Simultaneously, Ritchie has created a unique and dynamic digital world explicating his drawings and allowing him to film inside this world with a vast bank of images and narratives at his disposal—all of which inform increasingly sophisticated videos deployed into these collaborations.


In “Hypermusic”—a collaboration with theoretical physicist Lisa Randall and Catalan composer Hector Parra—Ritchie’s complex work hits a more concrete groove. Randall—the first tenured female theoretical physicist at MIT and Harvard—published the Randall-Sundrum model, while Parra created “Karst-Chroma II,” an exploration of geo-harmonic strata. This level of outreach by Ritchie exudes more relevance and legibility to multiple and broader communities, ultimately building upon the very concept of creativity.


A series of large paintings using gorgeous abstract iconography to describe the pure space of creation will be exhibited in the gallery. Other works include: “Line Shot,” a one hour animated feature film (with music and spoken text); “Haruspex,” a series of drawings made in collaboration with authors; and “The Dawn Line,” a modular structure part of “The Morning Line.” The latter is a vast architectural, film, and musical collaboration created with architects Aranda\Lasch and Arup AGU. (The latter—known for innovative and sustainable designs—accomplished the Sydney Opera House, the Centre Pompidou, and structures at the 2008 Beijing Olympics.) “The Morning Line” includes commissioned music by Bryce Dessner, Boston-based composer Evan Ziporyn, Sonic Youth co-founder Lee Ranaldo, Dutch composer Thom Willems, Sigur Ros guitarist and vocalist Jon “Jonsi” Birgisson, and others.

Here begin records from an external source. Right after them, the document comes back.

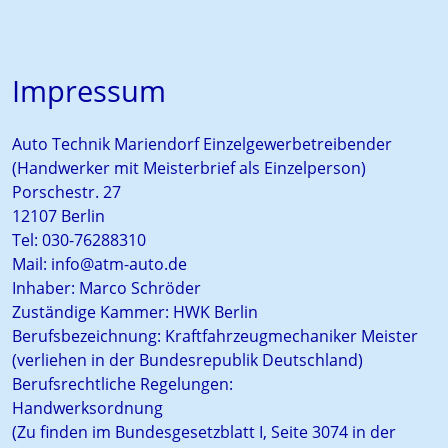
Impressum
Auto Technik Mariendorf Einzelgewerbetreibender
(Handwerker mit Meisterbrief als Einzelperson)
Porschestr. 27
12107 Berlin
Tel: 030-76288310
Mail: info@atm-auto.de
Inhaber: Marco Schröder
Zuständige Kammer: HWK Berlin
Berufsbezeichnung: Kraftfahrzeugmechaniker Meister
(verliehen in der Bundesrepublik Deutschland)
Berufsrechtliche Regelungen:
Handwerksordnung
(Zu finden im Bundesgesetzblatt I, Seite 3074 in der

“The Long Count” references the cosmology of the Popol Vuh (a corpus of mythological narratives from the Quiché kingdom in what is now Guatemala) and the respective World Series of 1975 and 1976, which saw back-to-back victories by the National League’s Cincinnati Reds—the last National League team to do so. Conceived as an endless creation, a pooled text, and with characters understood as ideas in motion, “The Long Count” builds and dismantles a world before time. As in many of Ritchie's works, fragments of games and stories are used as counterpoints and motifs between the various performers and ideas which are quartered, folded, and unpacked over and over again.

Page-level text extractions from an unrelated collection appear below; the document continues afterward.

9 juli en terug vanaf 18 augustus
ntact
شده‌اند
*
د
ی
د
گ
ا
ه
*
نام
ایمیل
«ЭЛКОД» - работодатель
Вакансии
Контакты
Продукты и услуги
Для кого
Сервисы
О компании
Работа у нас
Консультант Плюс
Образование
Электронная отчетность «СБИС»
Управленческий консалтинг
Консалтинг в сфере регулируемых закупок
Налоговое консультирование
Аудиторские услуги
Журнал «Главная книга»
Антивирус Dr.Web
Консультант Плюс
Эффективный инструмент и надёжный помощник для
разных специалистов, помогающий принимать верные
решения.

The exhibition has been held in conjunction with “The Long Count,” part of the Next Wave Festival at the Brooklyn Academy of Music. A one-hour work based on intertwined American creation myths—written and directed by Matthew Ritchie—the performance included music by twin brothers (and members of The National) Aaron and Bryce Dessner and featured the deep baritone of The National’s Matt Berniger, Pixies bassist Kim Deal and her twin Kelley, and My Brightest Diamond lead singer and songwriter Shara Worden. The artist’s referencing of Popol Vuh—with its account of the mythological hero twins Hunahpu and Xbalanqué—is ironic considering Ritchie’s collaboration with two sets of twins in “The Long Count.”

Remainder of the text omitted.